Each line from the one with "Никто ещё не" through the final line of the entries below must be printed exactly, and the pictures must not be.

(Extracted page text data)
____________________
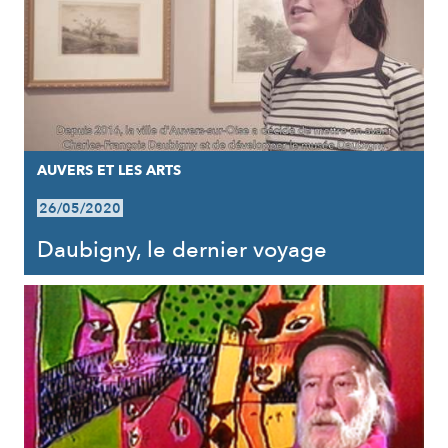
AUVERS ET LES ARTS
26/05/2020
Daubigny, le dernier voyage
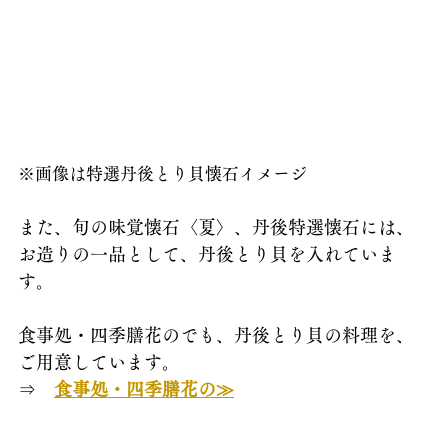
※画像は特選丹後とり貝懐石イメージ
また、旬の味覚懐石〈夏〉、丹後特選懐石には、
お造りの一品として、丹後とり貝を入れていま
す。
食事処・四季膳花のでも、丹後とり貝の料理を、
ご用意しています。
⇒　
食事処・四季膳花の≫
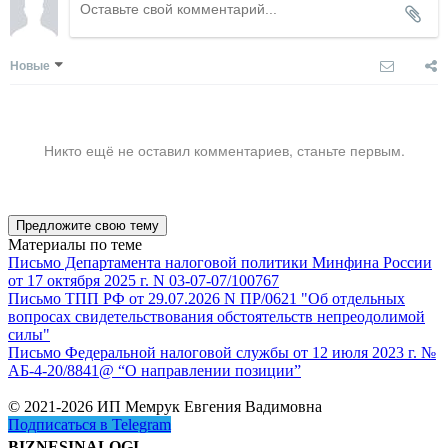
Новые
Никто ещё не оставил комментариев, станьте первым.
Предложите свою тему
Материалы по теме
Письмо Департамента налоговой политики Минфина России
от 17 октября 2025 г. N 03-07-07/100767
Письмо ТПП РФ от 29.07.2026 N ПР/0621 "Об отдельных
вопросах свидетельствования обстоятельств непреодолимой
силы"
Письмо Федеральной налоговой службы от 12 июля 2023 г. №
АБ-4-20/8841@ “О направлении позиции”
© 2021-2026 ИП Мемрук Евгения Вадимовна
Подписаться в Telegram
BIZNESINALOGI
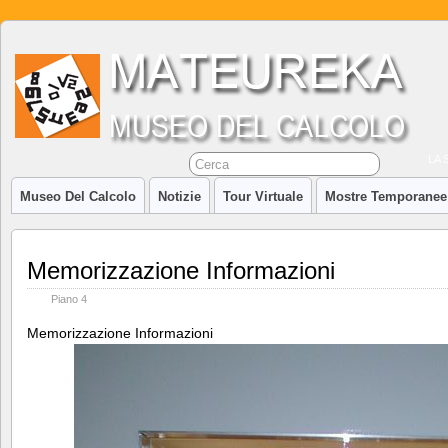
LA 
Museo Del Calcolo
Notizie
Tour Virtuale
Mostre Temporanee
Memorizzazione Informazioni
Piano 4
Memorizzazione Informazioni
____________________
### RESULT FOR THIS EXERCISE
Никто ещё не оставил комментариев, станьте первым.
Предложите свою тему
Материалы по теме
Письмо Департамента налоговой политики Минфина России
от 17 октября 2025 г. N 03-07-07/100767
Письмо ТПП РФ от 29.07.2026 N ПР/0621 "Об отдельных
вопросах свидетельствования обстоятельств непреодолимой
силы"
Письмо Федеральной налоговой службы от 12 июля 2023 г. №
АБ-4-20/8841@ “О направлении позиции”
© 2021-2026 ИП Мемрук Евгения Вадимовна
Подписаться в Telegram
BIZNESINALOGI
LA 
Museo Del Calcolo
Notizie
Tour Virtuale
Mostre Temporanee
Memorizzazione Informazioni
Piano 4
Memorizzazione Informazioni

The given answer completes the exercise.